Das Board ist optisch einwandfrei und funktioniert eigentlich auch soweit.
Wenn ich die Knoppix-CD starte kann ich ganz normal mit allem arbeiten ohne dass irgendwelche Fehler  auftreten.
Aber, und jetzt kommts ^^, 
1. - ich kann Windows XP nicht installieren. Die Installation bricht beim ersten Neustart ab (PC friert ein).
2. - Die Uhr im BIOS tickt nicht (). Sie bleibt einfach auf der eingestellten Zeit stehen.

Die Batterie habe ich bereits ausgetauscht und auch einen neuen BIOS-Chip hab ich eingebaut. Ich hatte ja den Festplatten-Controller in Verdacht, aber gleich alle IDE-Ports defekt? Und welche Verbindung gibt es zur Uhr?
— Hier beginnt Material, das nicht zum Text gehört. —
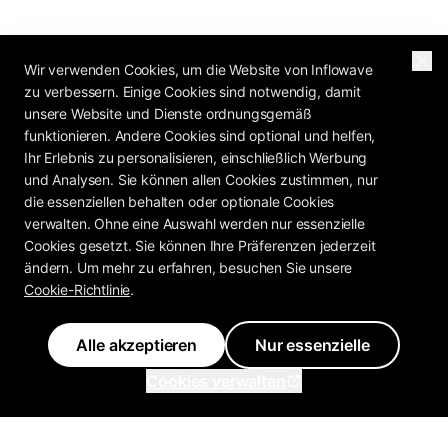
Wir verwenden Cookies, um die Website von Inflowave
zu verbessern. Einige Cookies sind notwendig, damit
unsere Website und Dienste ordnungsgemäß
funktionieren. Andere Cookies sind optional und helfen,
Ihr Erlebnis zu personalisieren, einschließlich Werbung
und Analysen. Sie können allen Cookies zustimmen, nur
die essenziellen behalten oder optionale Cookies
verwalten. Ohne eine Auswahl werden nur essenzielle
Cookies gesetzt. Sie können Ihre Präferenzen jederzeit
ändern. Um mehr zu erfahren, besuchen Sie unsere
Cookie-Richtlinie
.
Alle akzeptieren
Nur essenzielle
Cookies verwalten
Alle Komponenten die auf oder an dem Board angeschlossen sind als Fehlerquelle auszuschliessen, da ich diese ausgiebig getestet habe und auch genug zum Austausch hier habe. Der Fehler ist also definitiv beim Board zu suchen.

Jemand ne Idee?


----------



## chmee (24. April 2007)

Dass die Uhr stehenbleibt und Bios-Chipwechsel und Batterietausch nix bringen, höre ich das erste Mal.. Eigenartig.

Mal im DOS oder unter Linux/Knoppix ne Systemdiagnose laufen lassen ?
Mal auf die Kondensatoren nahe der CPU geschaut ? Aufgeplatzt ?

mfg chmee


----------



## Andreas Späth (24. April 2007)

Eventuell in irgendeiner Form ein Bug?
Mal ein Biosupdate versucht?

Dass die Uhr aber stehenbleibt finde ich etwas seltsam. Wenn die Batterie leer wird, sollte die Uhr sich dann nicht nach jedem "Stromweg" verstellen anstatt stehenzubleiben?


----------



## ojamaney (24. April 2007)

Kondensatoren, Elkos usw sind optisch alle ok, habe das Board sogar mit einer Lupe abgesucht ob eventuell irgendwo Lötstellen gebrochen sind. Systemdiagnose hab ich noch nicht gemacht, das wird dann wohl mein nächster Schritt sein. Naja und BIOS-Update hatte ich beim Original-BIOS gemacht und brachte nichts. 

Vielleicht bringt die Systemdiagnose ja was, suche nur noch ein geeignetes Programm dafür. Das was ich zur Zeit habe ist schon etwas älter. Vielleicht habt Ihr da ja ein Tipp für mich?

Danke erstmal für die Antworten


----------